Amor, servicio, eucaristía, sacerdocio, son palabras que escuchamos en este día de Jueves Santo. Al leerlas y meditar sobre ellas pienso: No hay eucaristía sin sacerdocio, no hay sacerdocio sin servicio y no hay servicio sin amor, y me pregunto: ¿Puedo recoger todas en una?

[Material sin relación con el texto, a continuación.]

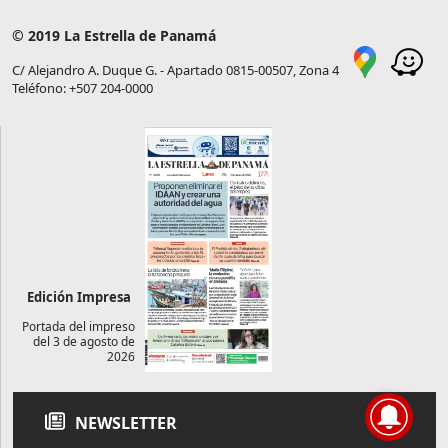
© 2019 La Estrella de Panamá
C/ Alejandro A. Duque G. - Apartado 0815-00507, Zona 4
Teléfono: +507 204-0000
Edición Impresa
Portada del impreso
del 3 de agosto de
2026
NEWSLETTER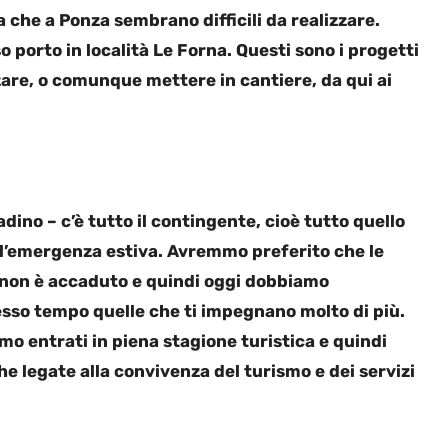
 che a Ponza sembrano difficili da realizzare.
 porto in località Le Forna. Questi sono i progetti
are, o comunque mettere in cantiere, da qui ai
dino – c’è tutto il contingente, cioè tutto quello
l’emergenza estiva. Avremmo preferito che le
o non è accaduto e quindi oggi dobbiamo
tesso tempo quelle che ti impegnano molto di più.
o entrati in piena stagione turistica e quindi
e legate alla convivenza del turismo e dei servizi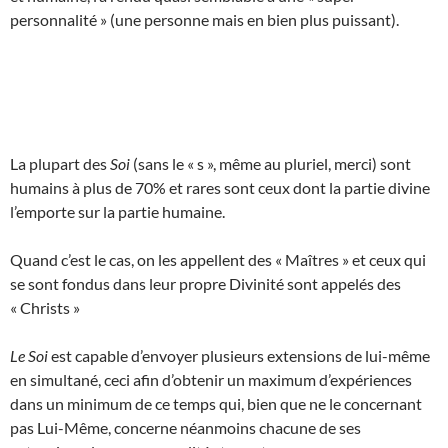
personnalité » (une personne mais en bien plus puissant).
La plupart des
Soi
(sans le « s », même au pluriel, merci) sont
humains à plus de 70% et rares sont ceux dont la partie divine
l’emporte sur la partie humaine.
Quand c’est le cas, on les appellent des « Maîtres » et ceux qui
se sont fondus dans leur propre Divinité sont appelés des
« Christs »
Le Soi
est capable d’envoyer plusieurs extensions de lui-même
en simultané, ceci afin d’obtenir un maximum d’expériences
dans un minimum de ce temps qui, bien que ne le concernant
pas Lui-Même, concerne néanmoins chacune de ses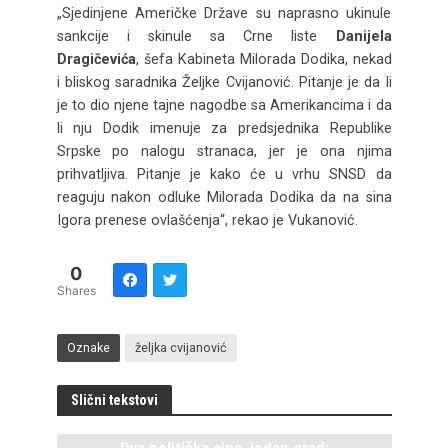
„Sjedinjene Američke Države su naprasno ukinule
sankcije i skinule sa Crne liste
Danijela
Dragičevića
, šefa Kabineta Milorada Dodika, nekad
i bliskog saradnika Željke Cvijanović. Pitanje je da li
je to dio njene tajne nagodbe sa Amerikancima i da
li nju Dodik imenuje za predsjednika Republike
Srpske po nalogu stranaca, jer je ona njima
prihvatljiva. Pitanje je kako će u vrhu SNSD da
reaguju nakon odluke Milorada Dodika da na sina
Igora prenese ovlašćenja“, rekao je Vukanović.
0
Shares
Oznake
željka cvijanović
Slični tekstovi
Dva politička sina, jedan grad: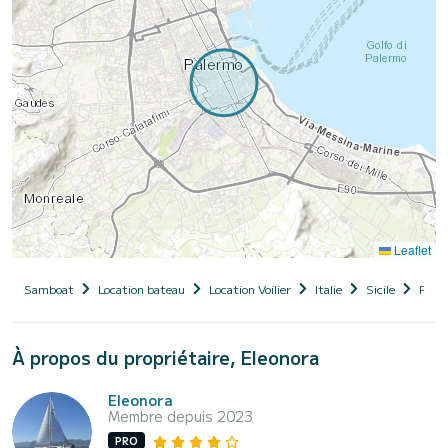
Leaflet
Samboat
Location bateau
Location Voilier
Italie
Sicile
Pale
À propos du propriétaire, Eleonora
Eleonora
Membre depuis 2023
PRO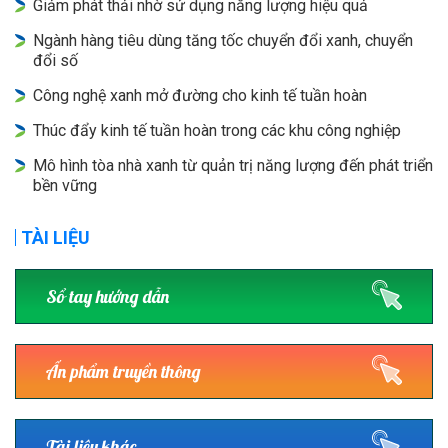
Giảm phát thải nhờ sử dụng năng lượng hiệu quả
Ngành hàng tiêu dùng tăng tốc chuyển đổi xanh, chuyển
đổi số
Công nghệ xanh mở đường cho kinh tế tuần hoàn
Thúc đẩy kinh tế tuần hoàn trong các khu công nghiệp
Mô hình tòa nhà xanh từ quản trị năng lượng đến phát triển
bền vững
TÀI LIỆU
Sổ tay hướng dẫn
Ấn phẩm truyền thông
Tài liệu khác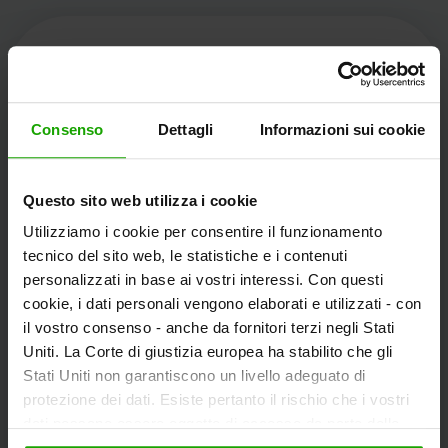
Kärnten Werbung
Consenso
Dettagli
Informazioni sui cookie
Völkermarkter Ring 21 - 23
Questo sito web utilizza i cookie
9020 Klagenfurt
Utilizziamo i cookie per consentire il funzionamento
L'Austria
tecnico del sito web, le statistiche e i contenuti
personalizzati in base ai vostri interessi. Con questi
cookie, i dati personali vengono elaborati e utilizzati - con
+43/463/3000
il vostro consenso - anche da fornitori terzi negli Stati
info
@
kaernten
.
at
Uniti. La Corte di giustizia europea ha stabilito che gli
Stati Uniti non garantiscono un livello adeguato di
protezione dei dati. Esiste pertanto il rischio che i vostri
dati possano essere oggetto di accesso da parte delle
Rimanete informati!
autorità statunitensi a fini di controllo e monitoraggio a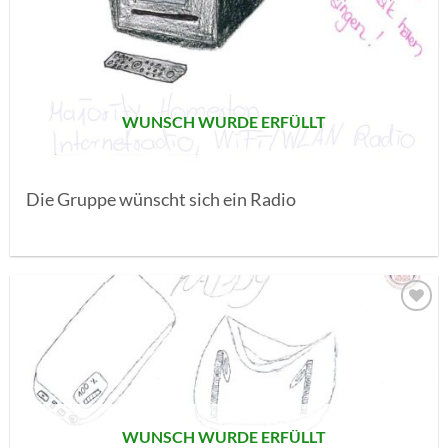
AUF MEINE
MERKLISTE
SETZEN
WUNSCH WURDE ERFÜLLT
Die Gruppe wünscht sich ein Radio
AUF MEINE
MERKLISTE
SETZEN
WUNSCH WURDE ERFÜLLT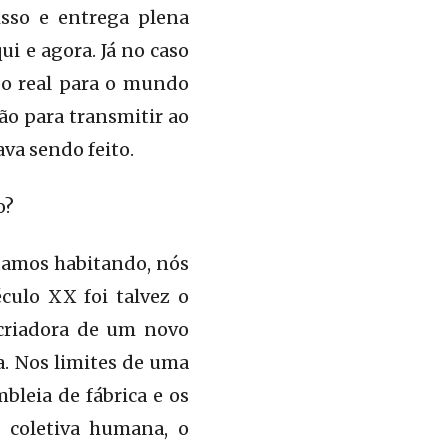
isso e entrega plena
ui e agora. Já no caso
po real para o mundo
ão para transmitir ao
ava sendo feito.
o?
stamos habitando, nós
culo XX foi talvez o
 criadora de um novo
a. Nos limites de uma
bleia de fábrica e os
a coletiva humana, o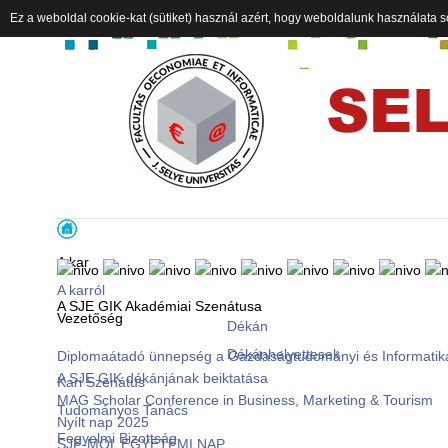
Ez a weboldal cookie-kat (sütiket) használ azért, hogy weboldalunk használata s
A kar
A karról
A SJE GIK Akadémiai Szenátusa
Vezetőség
Dékán
Dékánhelyettesek
Diplomaátadó ünnepség a Gazdaságtudományi és Informatik
A SJE GIK dékánjának beiktatása
Kari Szenátus
MAG Scholar Conference in Business, Marketing & Tourism
Tudományos Tanács
Nyílt nap 2025
Fegyelmi Bizottság
SJE-MOL EGYETEMI NAP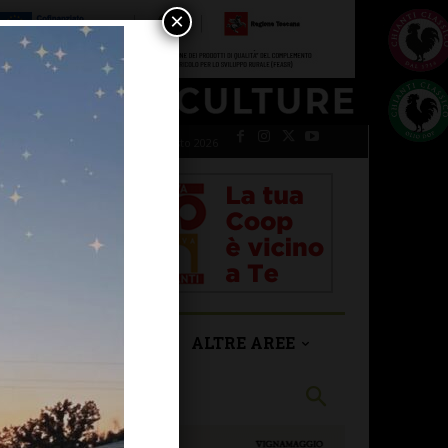
×
venerdì 7 Agosto 2026
SAN CASCIANO
ALTRE AREE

Y la respuesta es sí, puedo resumirlas todas en la palabra AMOR. Un Amor que brota de un corazón que se sabe abandonado, negado, incomprendido, pero que no se busca a si mismo, sino que busca al otro. Por ello se entrega, se parte y reparte en la Eucaristía, se da en el servicio, queriendo mostrar que mi grandeza, tu grandeza, no está en lo que tengo o hago, sino en lo que soy, y lo más grande que hay en mí, en ti, es que soy, somos hijos de Dios.


Un Dios que invita a amar con su corazón, un corazón grande, generoso, humilde y misericordioso, es así como Jesús se acercó a sus apóstoles, y es así como en este día, y para siempre, nos invita a acercarnos a aquellos que tenemos a nuestro alrededor.


¿Quieres acoger esta invitación?


San Juan 13, 1 -15

"Señor, ¿lavarme los pies tú a mi?".